Charles Rennie Mackintosh
Vers 1898
chêne teinté et verni, paille et crin
H. 136,0 ; L. 50,0 ; P. 46,0 cm.
© Musée d’Orsay, Dist. RMN-Grand Palais / Patrice Schmidt
Charles Rennie Mackintosh (1868 - 1928)
Niveau médian, Pavillon amont niveau 4

Responsible for the extensions to the Glasgow School of Art in 1896 and then 1910, the architect Charles Rennie Mackintosh was commissioned by Miss Catherine Cranston, in 1897, to refurbish a tearoom at 114 Argyle Street, Glasgow.

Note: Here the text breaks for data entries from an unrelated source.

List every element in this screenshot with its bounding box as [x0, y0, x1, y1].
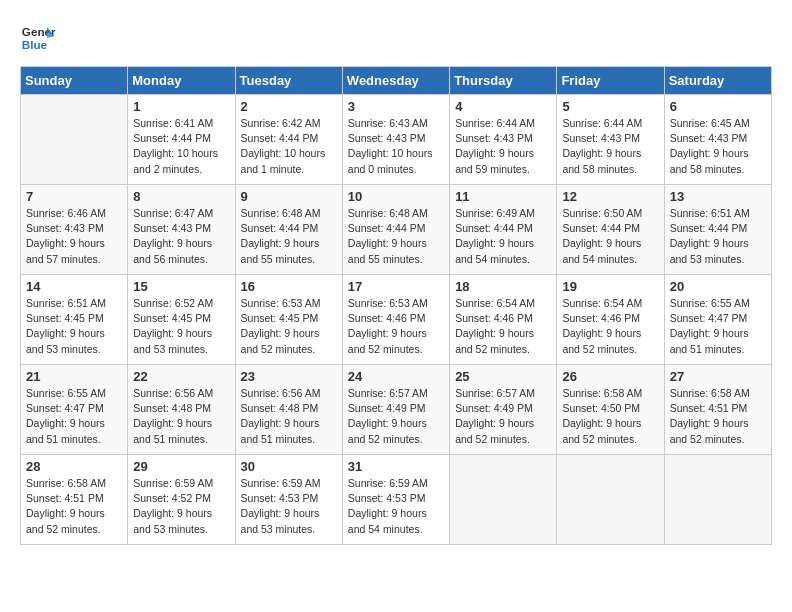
week-row-3: 14Sunrise: 6:51 AM Sunset: 4:45 PM Dayli…	[21, 275, 772, 365]
day-info: Sunrise: 6:56 AM Sunset: 4:48 PM Dayligh…	[133, 386, 229, 447]
day-info: Sunrise: 6:51 AM Sunset: 4:44 PM Dayligh…	[670, 206, 766, 267]
day-info: Sunrise: 6:49 AM Sunset: 4:44 PM Dayligh…	[455, 206, 551, 267]
calendar-cell: 31Sunrise: 6:59 AM Sunset: 4:53 PM Dayli…	[342, 455, 449, 545]
day-info: Sunrise: 6:50 AM Sunset: 4:44 PM Dayligh…	[562, 206, 658, 267]
day-info: Sunrise: 6:41 AM Sunset: 4:44 PM Dayligh…	[133, 116, 229, 177]
day-info: Sunrise: 6:42 AM Sunset: 4:44 PM Dayligh…	[241, 116, 337, 177]
calendar-cell	[21, 95, 128, 185]
day-number: 9	[241, 189, 337, 204]
day-number: 29	[133, 459, 229, 474]
day-info: Sunrise: 6:45 AM Sunset: 4:43 PM Dayligh…	[670, 116, 766, 177]
day-number: 4	[455, 99, 551, 114]
calendar-cell: 5Sunrise: 6:44 AM Sunset: 4:43 PM Daylig…	[557, 95, 664, 185]
day-number: 10	[348, 189, 444, 204]
day-info: Sunrise: 6:56 AM Sunset: 4:48 PM Dayligh…	[241, 386, 337, 447]
week-row-5: 28Sunrise: 6:58 AM Sunset: 4:51 PM Dayli…	[21, 455, 772, 545]
day-number: 23	[241, 369, 337, 384]
day-number: 5	[562, 99, 658, 114]
logo-icon: General Blue	[20, 20, 56, 56]
day-info: Sunrise: 6:57 AM Sunset: 4:49 PM Dayligh…	[455, 386, 551, 447]
day-number: 13	[670, 189, 766, 204]
day-info: Sunrise: 6:53 AM Sunset: 4:46 PM Dayligh…	[348, 296, 444, 357]
day-info: Sunrise: 6:54 AM Sunset: 4:46 PM Dayligh…	[455, 296, 551, 357]
calendar-cell: 1Sunrise: 6:41 AM Sunset: 4:44 PM Daylig…	[128, 95, 235, 185]
day-info: Sunrise: 6:44 AM Sunset: 4:43 PM Dayligh…	[455, 116, 551, 177]
day-info: Sunrise: 6:58 AM Sunset: 4:51 PM Dayligh…	[670, 386, 766, 447]
calendar-cell: 26Sunrise: 6:58 AM Sunset: 4:50 PM Dayli…	[557, 365, 664, 455]
calendar-cell: 20Sunrise: 6:55 AM Sunset: 4:47 PM Dayli…	[664, 275, 771, 365]
day-header-wednesday: Wednesday	[342, 67, 449, 95]
calendar-cell: 27Sunrise: 6:58 AM Sunset: 4:51 PM Dayli…	[664, 365, 771, 455]
calendar-cell: 15Sunrise: 6:52 AM Sunset: 4:45 PM Dayli…	[128, 275, 235, 365]
calendar-cell: 17Sunrise: 6:53 AM Sunset: 4:46 PM Dayli…	[342, 275, 449, 365]
day-number: 26	[562, 369, 658, 384]
day-header-friday: Friday	[557, 67, 664, 95]
day-number: 21	[26, 369, 122, 384]
calendar-cell: 14Sunrise: 6:51 AM Sunset: 4:45 PM Dayli…	[21, 275, 128, 365]
week-row-4: 21Sunrise: 6:55 AM Sunset: 4:47 PM Dayli…	[21, 365, 772, 455]
calendar-cell	[450, 455, 557, 545]
day-header-saturday: Saturday	[664, 67, 771, 95]
week-row-1: 1Sunrise: 6:41 AM Sunset: 4:44 PM Daylig…	[21, 95, 772, 185]
day-info: Sunrise: 6:47 AM Sunset: 4:43 PM Dayligh…	[133, 206, 229, 267]
day-info: Sunrise: 6:53 AM Sunset: 4:45 PM Dayligh…	[241, 296, 337, 357]
day-info: Sunrise: 6:57 AM Sunset: 4:49 PM Dayligh…	[348, 386, 444, 447]
day-number: 28	[26, 459, 122, 474]
calendar-body: 1Sunrise: 6:41 AM Sunset: 4:44 PM Daylig…	[21, 95, 772, 545]
calendar-cell: 9Sunrise: 6:48 AM Sunset: 4:44 PM Daylig…	[235, 185, 342, 275]
day-number: 20	[670, 279, 766, 294]
calendar-table: SundayMondayTuesdayWednesdayThursdayFrid…	[20, 66, 772, 545]
day-info: Sunrise: 6:46 AM Sunset: 4:43 PM Dayligh…	[26, 206, 122, 267]
day-info: Sunrise: 6:52 AM Sunset: 4:45 PM Dayligh…	[133, 296, 229, 357]
calendar-cell: 18Sunrise: 6:54 AM Sunset: 4:46 PM Dayli…	[450, 275, 557, 365]
calendar-cell: 12Sunrise: 6:50 AM Sunset: 4:44 PM Dayli…	[557, 185, 664, 275]
week-row-2: 7Sunrise: 6:46 AM Sunset: 4:43 PM Daylig…	[21, 185, 772, 275]
calendar-cell: 30Sunrise: 6:59 AM Sunset: 4:53 PM Dayli…	[235, 455, 342, 545]
day-header-sunday: Sunday	[21, 67, 128, 95]
logo: General Blue	[20, 20, 56, 56]
day-number: 7	[26, 189, 122, 204]
day-number: 8	[133, 189, 229, 204]
day-info: Sunrise: 6:48 AM Sunset: 4:44 PM Dayligh…	[241, 206, 337, 267]
day-info: Sunrise: 6:58 AM Sunset: 4:50 PM Dayligh…	[562, 386, 658, 447]
day-number: 3	[348, 99, 444, 114]
day-number: 16	[241, 279, 337, 294]
calendar-cell: 2Sunrise: 6:42 AM Sunset: 4:44 PM Daylig…	[235, 95, 342, 185]
day-info: Sunrise: 6:43 AM Sunset: 4:43 PM Dayligh…	[348, 116, 444, 177]
day-number: 30	[241, 459, 337, 474]
day-number: 12	[562, 189, 658, 204]
day-info: Sunrise: 6:58 AM Sunset: 4:51 PM Dayligh…	[26, 476, 122, 537]
calendar-cell: 3Sunrise: 6:43 AM Sunset: 4:43 PM Daylig…	[342, 95, 449, 185]
day-number: 15	[133, 279, 229, 294]
day-number: 14	[26, 279, 122, 294]
day-info: Sunrise: 6:59 AM Sunset: 4:53 PM Dayligh…	[241, 476, 337, 537]
day-info: Sunrise: 6:59 AM Sunset: 4:52 PM Dayligh…	[133, 476, 229, 537]
day-header-tuesday: Tuesday	[235, 67, 342, 95]
day-header-monday: Monday	[128, 67, 235, 95]
calendar-cell: 24Sunrise: 6:57 AM Sunset: 4:49 PM Dayli…	[342, 365, 449, 455]
calendar-cell: 19Sunrise: 6:54 AM Sunset: 4:46 PM Dayli…	[557, 275, 664, 365]
day-number: 1	[133, 99, 229, 114]
day-info: Sunrise: 6:44 AM Sunset: 4:43 PM Dayligh…	[562, 116, 658, 177]
calendar-cell: 8Sunrise: 6:47 AM Sunset: 4:43 PM Daylig…	[128, 185, 235, 275]
calendar-cell: 7Sunrise: 6:46 AM Sunset: 4:43 PM Daylig…	[21, 185, 128, 275]
day-info: Sunrise: 6:51 AM Sunset: 4:45 PM Dayligh…	[26, 296, 122, 357]
calendar-cell: 25Sunrise: 6:57 AM Sunset: 4:49 PM Dayli…	[450, 365, 557, 455]
calendar-cell: 13Sunrise: 6:51 AM Sunset: 4:44 PM Dayli…	[664, 185, 771, 275]
day-number: 18	[455, 279, 551, 294]
day-number: 25	[455, 369, 551, 384]
day-number: 24	[348, 369, 444, 384]
day-number: 31	[348, 459, 444, 474]
day-number: 11	[455, 189, 551, 204]
day-info: Sunrise: 6:55 AM Sunset: 4:47 PM Dayligh…	[26, 386, 122, 447]
day-info: Sunrise: 6:55 AM Sunset: 4:47 PM Dayligh…	[670, 296, 766, 357]
day-header-thursday: Thursday	[450, 67, 557, 95]
day-info: Sunrise: 6:59 AM Sunset: 4:53 PM Dayligh…	[348, 476, 444, 537]
calendar-cell: 4Sunrise: 6:44 AM Sunset: 4:43 PM Daylig…	[450, 95, 557, 185]
calendar-cell: 22Sunrise: 6:56 AM Sunset: 4:48 PM Dayli…	[128, 365, 235, 455]
calendar-cell	[557, 455, 664, 545]
day-number: 22	[133, 369, 229, 384]
calendar-cell: 6Sunrise: 6:45 AM Sunset: 4:43 PM Daylig…	[664, 95, 771, 185]
calendar-cell	[664, 455, 771, 545]
calendar-cell: 10Sunrise: 6:48 AM Sunset: 4:44 PM Dayli…	[342, 185, 449, 275]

As for the first tearoom made for her, he designed the entire architectural programme and the furniture for the various rooms. This chair was intended for the dining room and for the first time used the high back which became characteristic of Mackintosh's chairs. Made of stained and varnished oak and upholstered with horsehair, the chair was probably one of Mackintosh's favourite models because he used it to furnish his own apartment and entered several examples in the exhibition of the Viennese Secession in Vienna in 1900. Through his friendship and work with Joseph Hoffmann, Mackintosh had a strong influence on the aesthetics of the Wiener Werkstätte.